- Extreme weather in Rio de Janeiro is getting worse: recent years have brought record-breaking heat and rainfall to Brazil’s second-largest city, intensifying the risk of floods and landslides, particularly in vulnerable urban areas.
- Experts warn of “climate gentrification,” where urban development and inequality amplify disaster risk; more than 20% of Rio’s homes are in high-risk areas, many in precariously built communities on hill slopes or low-lying flood zones.
- Disaster prevention measures exist but fall short; while sirens provide some early warnings, experts stress the need for comprehensive urban reform, nature-based solutions like the “sponge city” design, and greater community involvement to truly mitigate risks.
Judging by the last few summers, Rio de Janeiro’s residents should be preparing for the worst.

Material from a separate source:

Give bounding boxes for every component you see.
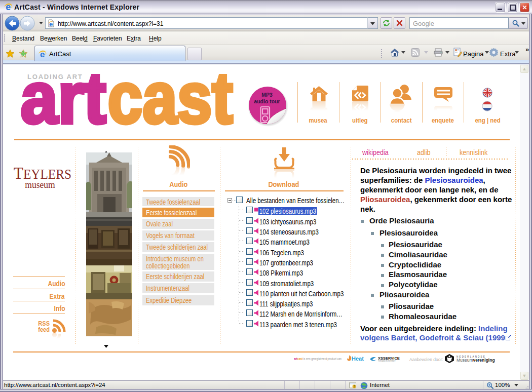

On March 17, 2024, the neighborhood of Guaratiba, in the city’s West Zone, recorded the highest apparent temperature in the last 10 years: 62.3° Celsius (144.14° Fahrenheit), according to data from Alerta Rio, a system run by the municipal government. On Feb. 20, 2025, the thermometer in Guaratiba hit 44°C (111°F), the highest temperature in the historical series, which began in 2014.

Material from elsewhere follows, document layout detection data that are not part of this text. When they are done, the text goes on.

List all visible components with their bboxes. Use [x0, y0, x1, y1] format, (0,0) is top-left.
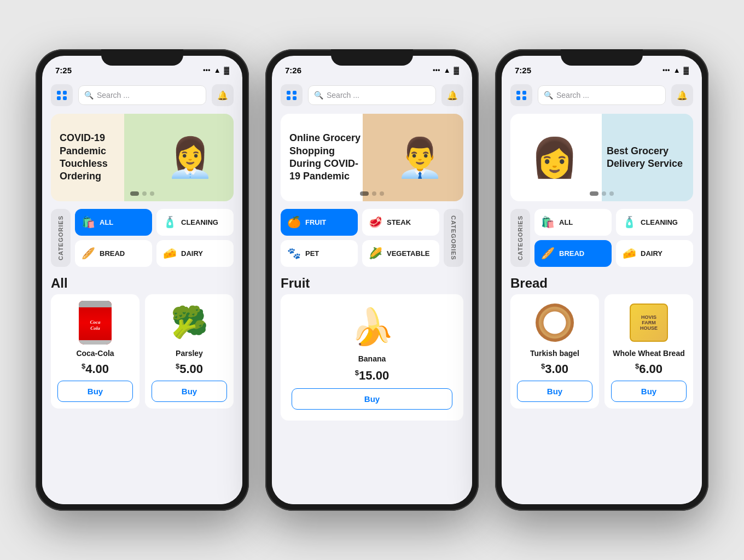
banana-buy-button[interactable]: Buy: [292, 388, 452, 410]
dot-active-2: [360, 191, 369, 196]
banner-text-1: COVID-19 Pandemic Touchless Ordering: [51, 123, 146, 192]
category-grid-2: 🍊 FRUIT 🥩 STEAK 🐾 PET 🌽: [281, 209, 439, 267]
product-card-bread: HOVISFARMHOUSE Whole Wheat Bread $6.00 B…: [605, 294, 693, 409]
grid-button-3[interactable]: [510, 84, 532, 106]
status-icons-2: ••• ▲ ▓: [433, 66, 459, 74]
search-bar-1[interactable]: 🔍 Search ...: [78, 85, 206, 105]
parsley-buy-button[interactable]: Buy: [152, 381, 227, 402]
bread-image: HOVISFARMHOUSE: [627, 301, 671, 345]
bread-label-1: BREAD: [100, 249, 125, 258]
grid-icon-3: [516, 91, 526, 100]
search-icon-3: 🔍: [544, 91, 553, 100]
time-1: 7:25: [55, 66, 72, 75]
search-bar-2[interactable]: 🔍 Search ...: [308, 85, 436, 105]
bell-button-2[interactable]: 🔔: [441, 84, 463, 106]
bell-icon-3: 🔔: [677, 90, 688, 101]
wifi-icon-2: ▲: [444, 66, 451, 74]
dairy-icon-1: 🧀: [163, 247, 177, 260]
banana-image: 🍌: [350, 305, 394, 349]
bagel-price: $3.00: [541, 362, 568, 376]
cola-buy-button[interactable]: Buy: [57, 381, 133, 402]
search-bar-3[interactable]: 🔍 Search ...: [538, 85, 666, 105]
cleaning-label-3: CLEANING: [641, 218, 678, 226]
bagel-buy-button[interactable]: Buy: [517, 381, 592, 402]
bread-icon-3: 🥖: [541, 247, 555, 260]
bread-price: $6.00: [635, 362, 662, 376]
dot-2-3: [602, 191, 606, 196]
category-all-3[interactable]: 🛍️ ALL: [534, 209, 612, 236]
cleaning-icon-3: 🧴: [623, 215, 636, 229]
bread-buy-button[interactable]: Buy: [611, 381, 687, 402]
category-section-1: CATEGORIES 🛍️ ALL 🧴 CLEANING 🥖 BREAD: [42, 205, 242, 271]
banner-2: Online Grocery Shopping During COVID-19 …: [281, 114, 463, 201]
fruit-label-2: FRUIT: [305, 218, 326, 226]
product-grid-1: CocaCola Coca-Cola $4.00 Buy 🥦 Parsley: [42, 294, 242, 409]
all-icon-1: 🛍️: [82, 215, 95, 229]
category-bread-3[interactable]: 🥖 BREAD: [534, 240, 612, 267]
banner-dots-2: [360, 191, 384, 196]
category-bread-1[interactable]: 🥖 BREAD: [75, 240, 152, 267]
categories-tab-right-2[interactable]: CATEGORIES: [444, 209, 463, 267]
category-vegetable-2[interactable]: 🌽 VEGETABLE: [362, 240, 439, 267]
all-label-3: ALL: [559, 218, 573, 226]
search-icon-2: 🔍: [314, 91, 323, 100]
dairy-label-3: DAIRY: [641, 249, 662, 258]
category-dairy-3[interactable]: 🧀 DAIRY: [616, 240, 693, 267]
banana-price: $15.00: [355, 369, 389, 383]
dot-active-3: [590, 191, 598, 196]
dot-2-1: [142, 191, 147, 196]
screen-2: 7:26 ••• ▲ ▓ 🔍 Searc: [272, 56, 472, 504]
section-title-3: Bread: [502, 271, 702, 294]
product-card-cola: CocaCola Coca-Cola $4.00 Buy: [51, 294, 140, 409]
categories-tab-3[interactable]: CATEGORIES: [510, 209, 530, 267]
category-grid-1: 🛍️ ALL 🧴 CLEANING 🥖 BREAD 🧀: [75, 209, 234, 267]
banner-dots-1: [130, 191, 154, 196]
categories-tab-1[interactable]: CATEGORIES: [51, 209, 71, 267]
notch-3: [561, 49, 643, 66]
bread-name: Whole Wheat Bread: [613, 349, 684, 358]
vegetable-icon-2: 🌽: [369, 247, 382, 260]
parsley-name: Parsley: [176, 349, 203, 358]
category-dairy-1[interactable]: 🧀 DAIRY: [156, 240, 234, 267]
bagel-image: [533, 301, 577, 345]
phones-container: 7:25 ••• ▲ ▓ 🔍 Searc: [36, 49, 708, 511]
section-title-2: Fruit: [272, 271, 472, 294]
notch-2: [331, 49, 413, 66]
app-content-1: 🔍 Search ... 🔔 COVID-19 Pandemic Touchle…: [42, 80, 242, 504]
product-card-bagel: Turkish bagel $3.00 Buy: [510, 294, 599, 409]
category-all-1[interactable]: 🛍️ ALL: [75, 209, 152, 236]
phone-2: 7:26 ••• ▲ ▓ 🔍 Searc: [265, 49, 479, 511]
search-placeholder-2: Search ...: [327, 91, 359, 100]
category-grid-3: 🛍️ ALL 🧴 CLEANING 🥖 BREAD 🧀: [534, 209, 693, 267]
cola-image: CocaCola: [73, 301, 117, 345]
app-content-3: 🔍 Search ... 🔔 👩 Best Grocery Delivery S…: [502, 80, 702, 504]
category-cleaning-3[interactable]: 🧴 CLEANING: [616, 209, 693, 236]
section-title-1: All: [42, 271, 242, 294]
category-section-3: CATEGORIES 🛍️ ALL 🧴 CLEANING 🥖 BREAD: [502, 205, 702, 271]
bell-button-1[interactable]: 🔔: [212, 84, 234, 106]
header-1: 🔍 Search ... 🔔: [42, 80, 242, 110]
signal-icon-2: •••: [433, 66, 440, 74]
battery-icon-3: ▓: [684, 66, 689, 74]
grid-button-2[interactable]: [281, 84, 303, 106]
pet-icon-2: 🐾: [287, 247, 301, 260]
bell-button-3[interactable]: 🔔: [671, 84, 693, 106]
wifi-icon-1: ▲: [214, 66, 221, 74]
dot-3-2: [380, 191, 384, 196]
product-card-parsley: 🥦 Parsley $5.00 Buy: [145, 294, 234, 409]
category-fruit-2[interactable]: 🍊 FRUIT: [281, 209, 358, 236]
category-steak-2[interactable]: 🥩 STEAK: [362, 209, 439, 236]
category-cleaning-1[interactable]: 🧴 CLEANING: [156, 209, 234, 236]
steak-icon-2: 🥩: [369, 215, 382, 229]
banner-3: 👩 Best Grocery Delivery Service: [510, 114, 693, 201]
grid-icon-1: [57, 91, 67, 100]
category-pet-2[interactable]: 🐾 PET: [281, 240, 358, 267]
grid-button-1[interactable]: [51, 84, 73, 106]
screen-3: 7:25 ••• ▲ ▓ 🔍 Searc: [502, 56, 702, 504]
vegetable-label-2: VEGETABLE: [387, 249, 430, 258]
banner-figure-1: 👩‍💼: [146, 114, 234, 201]
search-placeholder-1: Search ...: [97, 91, 130, 100]
steak-label-2: STEAK: [387, 218, 411, 226]
bread-icon-1: 🥖: [82, 247, 95, 260]
cola-name: Coca-Cola: [76, 349, 114, 358]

2024 was also the wettest summer in Brazil’s second-largest city since measurements began in 1997. In January, the average rainfall reached 349 millimeters (13.74 inches), surpassing the previous record from 2013 (347 mm, or 13.66 in), and nearly 200 mm (7.87 in) higher than the historical average for the month (161 mm, or 6.34 in).
In other words, the intensity of the rains and the heat has been progressively increasing in recent years in Rio de Janeiro — two manifestations of global climate change with a high potential for disaster. Consider what happened between April and early May 2024 in the city of Porto Alegre, in the southern state of Rio Grande do Sul, where heavy rains caused floods that affected 2.4 million people, with 183 confirmed deaths.
But Rio de Janeiro is no Porto Alegre: Rio has hills. The city sprawls around the bases and creeps up the slopes of three mountain ranges — Tijuca, Pedra Branca and Gericinó-Mendanha — making for thousands of precariously installed homes in defiance of the storms.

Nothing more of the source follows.